Problem details =>
List all lines of the data containing the word "astronautas".

Recorded data =>
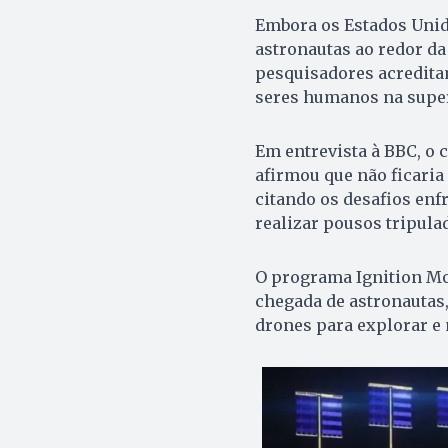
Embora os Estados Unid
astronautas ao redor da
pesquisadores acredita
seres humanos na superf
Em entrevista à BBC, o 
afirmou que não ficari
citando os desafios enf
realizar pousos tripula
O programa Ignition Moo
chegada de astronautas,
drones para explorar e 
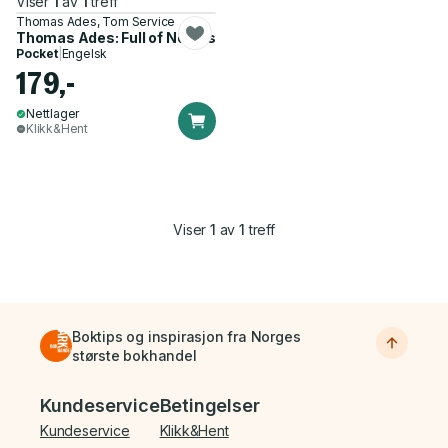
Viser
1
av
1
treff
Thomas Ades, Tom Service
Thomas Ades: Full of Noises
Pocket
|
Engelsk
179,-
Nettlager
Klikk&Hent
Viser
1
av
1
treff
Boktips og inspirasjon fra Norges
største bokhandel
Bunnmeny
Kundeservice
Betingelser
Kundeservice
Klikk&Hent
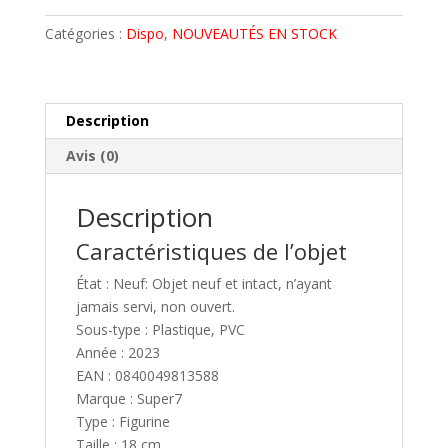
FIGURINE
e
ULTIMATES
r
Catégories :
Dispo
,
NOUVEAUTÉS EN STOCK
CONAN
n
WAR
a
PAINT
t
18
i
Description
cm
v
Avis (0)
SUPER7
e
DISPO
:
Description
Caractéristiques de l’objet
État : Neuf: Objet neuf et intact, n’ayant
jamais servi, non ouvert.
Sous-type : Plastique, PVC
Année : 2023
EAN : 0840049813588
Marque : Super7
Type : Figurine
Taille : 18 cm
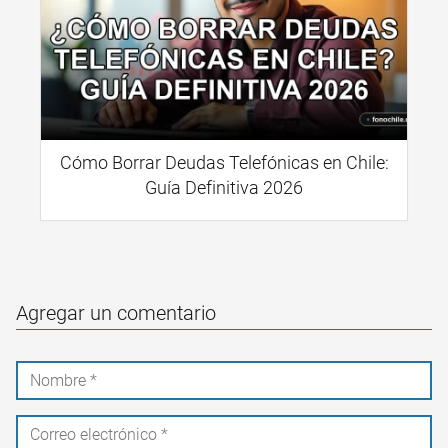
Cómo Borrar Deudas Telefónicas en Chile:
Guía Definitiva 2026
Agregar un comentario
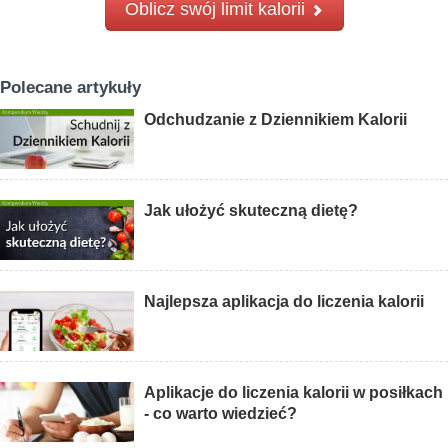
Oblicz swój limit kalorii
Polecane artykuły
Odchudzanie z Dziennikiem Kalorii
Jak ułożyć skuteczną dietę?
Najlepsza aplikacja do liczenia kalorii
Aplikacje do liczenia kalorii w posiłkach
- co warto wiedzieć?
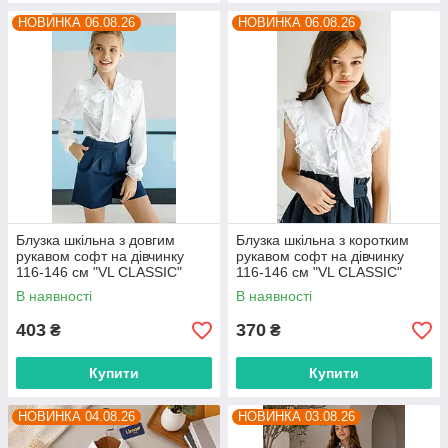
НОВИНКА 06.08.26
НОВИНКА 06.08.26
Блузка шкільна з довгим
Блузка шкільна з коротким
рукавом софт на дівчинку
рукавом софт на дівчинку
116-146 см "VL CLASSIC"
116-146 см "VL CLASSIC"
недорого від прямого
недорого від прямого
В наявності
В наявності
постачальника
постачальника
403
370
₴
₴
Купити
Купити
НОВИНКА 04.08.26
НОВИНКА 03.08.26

Task solution =>
astronautas ao redor da
chegada de astronautas,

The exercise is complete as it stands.